I was set for a decent bedtime Monday night when, while lying in bed, I saw some movement near my closet door. It was a mouse. I spent the next two hours clearing the closet and cornering the mouse four times before I was able to successfully contain him and release him outside. Then it was 1 am, most of the contents of my room were in the dining room and I was filled with adreneline from my success that it took me a while to fall asleep. When I woke at 7, there was no way I could run with that amount of energy. I made it through work and came home and tried to get 14 in New Virginia Manor, doing four loops of almost two miles each in the middle. I started to get ridiculously thirsty and cut the last loop and instead added on and finished with 13.31 miles. I averaged 7:37s, which I guess was a good recovery run.

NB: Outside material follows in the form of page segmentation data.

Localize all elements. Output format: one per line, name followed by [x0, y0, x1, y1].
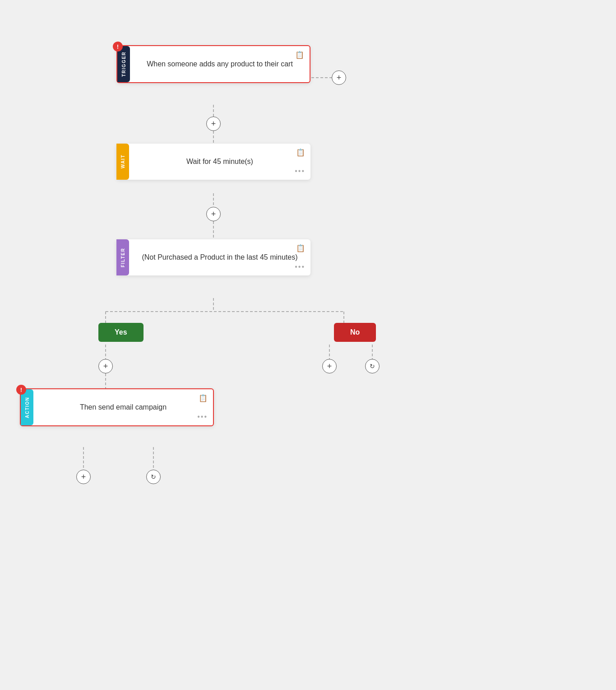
- connectors-svg: [0, 0, 616, 690]
- wait-menu-dots[interactable]: •••: [295, 167, 305, 175]
- no-button[interactable]: No: [334, 323, 376, 342]
- action-menu-dots[interactable]: •••: [197, 413, 208, 421]
- add-after-action-button[interactable]: +: [76, 470, 91, 484]
- action-error-badge: !: [16, 385, 26, 395]
- wait-card[interactable]: WAIT 📋 Wait for 45 minute(s) •••: [116, 144, 310, 180]
- add-after-trigger-button[interactable]: +: [206, 117, 221, 131]
- filter-text: (Not Purchased a Product in the last 45 …: [136, 252, 303, 262]
- filter-note-icon: 📋: [296, 244, 305, 252]
- add-after-yes-button[interactable]: +: [98, 359, 113, 373]
- action-note-icon: 📋: [199, 394, 208, 402]
- refresh-action-button[interactable]: ↻: [146, 470, 161, 484]
- add-after-no-button[interactable]: +: [322, 359, 337, 373]
- action-card[interactable]: ! ACTION 📋 Then send email campaign •••: [20, 388, 214, 426]
- action-text: Then send email campaign: [41, 402, 206, 412]
- filter-card-body: 📋 (Not Purchased a Product in the last 4…: [129, 239, 310, 275]
- action-card-body: 📋 Then send email campaign •••: [33, 389, 213, 425]
- wait-side-label: WAIT: [116, 144, 129, 180]
- trigger-text: When someone adds any product to their c…: [137, 59, 302, 69]
- wait-text: Wait for 45 minute(s): [136, 157, 303, 167]
- filter-menu-dots[interactable]: •••: [295, 263, 305, 271]
- refresh-no-button[interactable]: ↻: [365, 359, 380, 373]
- yes-button[interactable]: Yes: [98, 323, 144, 342]
- trigger-side-label: TRIGGER: [117, 46, 130, 82]
- trigger-card[interactable]: ! TRIGGER 📋 When someone adds any produc…: [116, 45, 310, 83]
- filter-side-label: FILTER: [116, 239, 129, 275]
- wait-note-icon: 📋: [296, 148, 305, 157]
- wait-card-body: 📋 Wait for 45 minute(s) •••: [129, 144, 310, 180]
- workflow-canvas: ! TRIGGER 📋 When someone adds any produc…: [0, 0, 616, 690]
- trigger-error-badge: !: [113, 42, 123, 51]
- filter-card[interactable]: FILTER 📋 (Not Purchased a Product in the…: [116, 239, 310, 275]
- add-after-wait-button[interactable]: +: [206, 207, 221, 221]
- trigger-note-icon: 📋: [295, 51, 304, 59]
- add-right-trigger-button[interactable]: +: [332, 70, 346, 85]
- action-side-label: ACTION: [21, 389, 33, 425]
- trigger-card-body: 📋 When someone adds any product to their…: [130, 46, 310, 82]
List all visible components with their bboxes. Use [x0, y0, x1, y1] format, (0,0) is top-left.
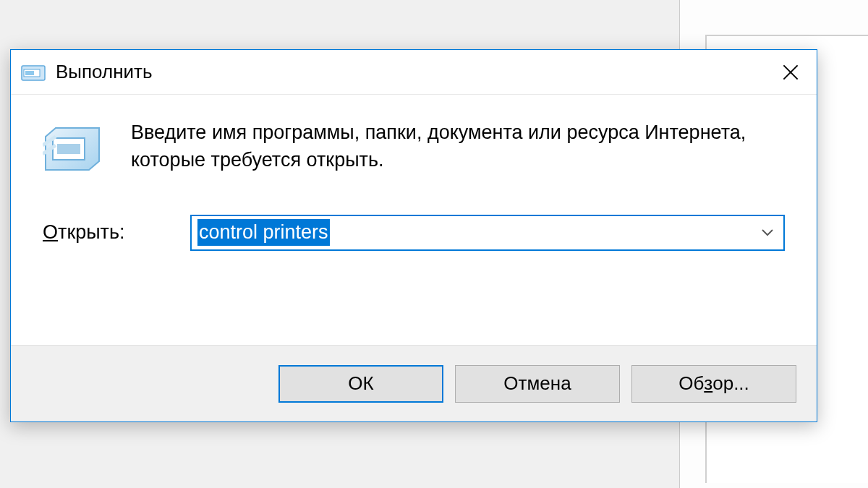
dialog-description: Введите имя программы, папки, документа …	[131, 119, 785, 174]
ok-button[interactable]: ОК	[278, 365, 443, 403]
info-row: Введите имя программы, папки, документа …	[43, 119, 785, 174]
cancel-button[interactable]: Отмена	[455, 365, 620, 403]
close-button[interactable]	[765, 50, 817, 95]
open-label: Открыть:	[43, 221, 190, 244]
open-combobox[interactable]: control printers	[190, 215, 785, 251]
dialog-body: Введите имя программы, папки, документа …	[11, 95, 817, 251]
run-titlebar-icon	[21, 63, 46, 82]
open-input[interactable]: control printers	[192, 216, 752, 249]
run-dialog: Выполнить	[10, 49, 817, 422]
open-input-value: control printers	[197, 219, 330, 245]
dialog-title: Выполнить	[56, 61, 765, 83]
svg-rect-6	[57, 144, 80, 154]
run-large-icon	[43, 122, 102, 173]
open-input-row: Открыть: control printers	[43, 215, 785, 251]
combobox-dropdown-button[interactable]	[752, 216, 783, 249]
svg-rect-2	[25, 71, 34, 75]
button-row: ОК Отмена Обзор...	[11, 345, 817, 421]
chevron-down-icon	[761, 228, 774, 237]
titlebar[interactable]: Выполнить	[11, 50, 817, 95]
browse-button[interactable]: Обзор...	[631, 365, 796, 403]
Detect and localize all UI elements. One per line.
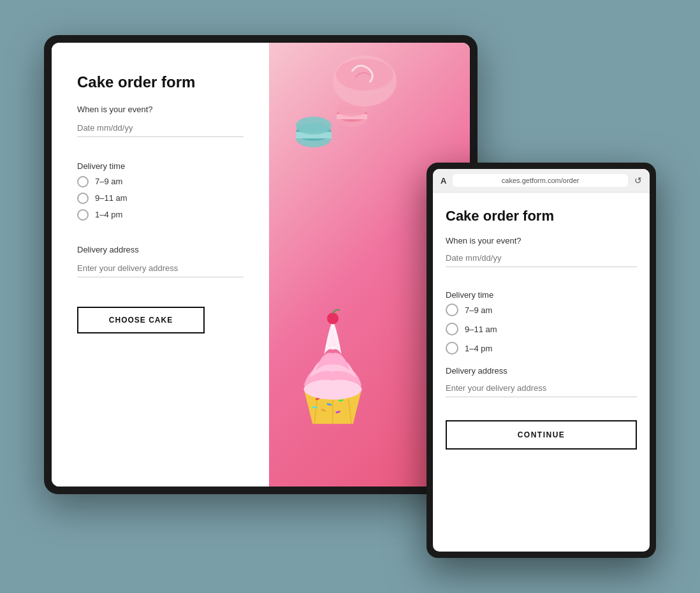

Wednesday I once again failed to wake up early enough to get a morning run in, probably because I ran so late on Tuesday. I headed out around 7:30 to do an extended Woodley. I wasn't exactly sure where the mile markers were, but I figured I was averaging 7:00 miles. I thought I was fine until the point I figured to be 10 miles, which I hit in 1:07:50- surely that meant I was running 7:05 pace. Well, the heat and exertion, which I didn't realize was so great, clearly got to me, I had actually averaged 6:47. I guess I was mixing the tendencies for 6:00 miles with the 7:00s. I chilled out the last mile and hit an even 11.
Thursday I woke up and went outside and it felt miserable- the heat and humidity were both out of control. I sat down on the curb to put my shoes on and felt like there was nothing that running then would do for me- I'd be in a sour mood the whole time, and I'm better off enjoying my running, so I decided to cut my weekly mileage to 80, and instead do 11 miles on the treadmill after work. I took a fan with me to get the air moving around me, so I hope this will be a more productive run than my first two tries.
The key to me hitting my high-mileage goals is just getting a few miles in the morning. Four more miles a day would have me on pace for 100, rather than 82.
My trip to Pittsburgh for the Run for Roch has been cut by three days because of a shifting work schedule and the accompanying deadlines. Now my running retreat will be to southwest Virginia, near Pembroke, to my coach's cabin where I will run, read, explore and eat for five days in two weeks. I was hoping my brother Edward would have moved in to Roanoke College by that point so I could visit him, but alas, he won't arrive for two more weeks. In his e-mail to me about the place, Steve followed every description of a good running spot with "take a camera," so I am really looking forward to the vistas and wildlife. Reno was a nice trip thanks to the dry, cool air, but I barely saw a dozen trees.